# Aim of the exercise
Transcribe the records in their entirety, exactly as given.

╭─ Data listing

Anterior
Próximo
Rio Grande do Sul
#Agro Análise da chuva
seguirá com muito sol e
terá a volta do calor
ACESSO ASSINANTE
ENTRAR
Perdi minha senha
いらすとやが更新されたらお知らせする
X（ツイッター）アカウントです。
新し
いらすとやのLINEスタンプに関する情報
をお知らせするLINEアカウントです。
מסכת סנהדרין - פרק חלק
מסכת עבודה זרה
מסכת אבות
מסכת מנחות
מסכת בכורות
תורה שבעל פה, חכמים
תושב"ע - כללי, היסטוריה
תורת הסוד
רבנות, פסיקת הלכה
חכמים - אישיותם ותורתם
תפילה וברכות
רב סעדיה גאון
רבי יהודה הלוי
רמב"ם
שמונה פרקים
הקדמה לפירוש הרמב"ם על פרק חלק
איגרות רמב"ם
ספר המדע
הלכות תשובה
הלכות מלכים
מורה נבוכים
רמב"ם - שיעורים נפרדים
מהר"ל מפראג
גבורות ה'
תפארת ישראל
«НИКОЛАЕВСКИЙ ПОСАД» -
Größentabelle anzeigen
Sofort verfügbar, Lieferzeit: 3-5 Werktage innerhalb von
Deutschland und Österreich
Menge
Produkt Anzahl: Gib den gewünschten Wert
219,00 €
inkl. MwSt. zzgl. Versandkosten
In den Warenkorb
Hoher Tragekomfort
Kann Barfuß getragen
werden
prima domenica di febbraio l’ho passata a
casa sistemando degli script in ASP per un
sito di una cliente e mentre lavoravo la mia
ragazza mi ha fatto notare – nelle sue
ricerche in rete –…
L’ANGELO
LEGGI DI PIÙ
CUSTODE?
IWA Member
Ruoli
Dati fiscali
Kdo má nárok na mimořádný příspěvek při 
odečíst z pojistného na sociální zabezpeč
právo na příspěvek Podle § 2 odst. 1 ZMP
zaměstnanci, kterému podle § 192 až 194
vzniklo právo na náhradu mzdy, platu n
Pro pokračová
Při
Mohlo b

╰─

# Solution for this problem
Anterior
Próximo
Rio Grande do Sul
#Agro Análise da chuva
seguirá com muito sol e
terá a volta do calor
ACESSO ASSINANTE
ENTRAR
Perdi minha senha
いらすとやが更新されたらお知らせする
X（ツイッター）アカウントです。
新し
いらすとやのLINEスタンプに関する情報
をお知らせするLINEアカウントです。
מסכת סנהדרין - פרק חלק
מסכת עבודה זרה
מסכת אבות
מסכת מנחות
מסכת בכורות
תורה שבעל פה, חכמים
תושב"ע - כללי, היסטוריה
תורת הסוד
רבנות, פסיקת הלכה
חכמים - אישיותם ותורתם
תפילה וברכות
רב סעדיה גאון
רבי יהודה הלוי
רמב"ם
שמונה פרקים
הקדמה לפירוש הרמב"ם על פרק חלק
איגרות רמב"ם
ספר המדע
הלכות תשובה
הלכות מלכים
מורה נבוכים
רמב"ם - שיעורים נפרדים
מהר"ל מפראג
גבורות ה'
תפארת ישראל
«НИКОЛАЕВСКИЙ ПОСАД» -
Größentabelle anzeigen
Sofort verfügbar, Lieferzeit: 3-5 Werktage innerhalb von
Deutschland und Österreich
Menge
Produkt Anzahl: Gib den gewünschten Wert
219,00 €
inkl. MwSt. zzgl. Versandkosten
In den Warenkorb
Hoher Tragekomfort
Kann Barfuß getragen
werden
prima domenica di febbraio l’ho passata a
casa sistemando degli script in ASP per un
sito di una cliente e mentre lavoravo la mia
ragazza mi ha fatto notare – nelle sue
ricerche in rete –…
L’ANGELO
LEGGI DI PIÙ
CUSTODE?
IWA Member
Ruoli
Dati fiscali
Kdo má nárok na mimořádný příspěvek při 
odečíst z pojistného na sociální zabezpeč
právo na příspěvek Podle § 2 odst. 1 ZMP
zaměstnanci, kterému podle § 192 až 194
vzniklo právo na náhradu mzdy, platu n
Pro pokračová
Při
Mohlo b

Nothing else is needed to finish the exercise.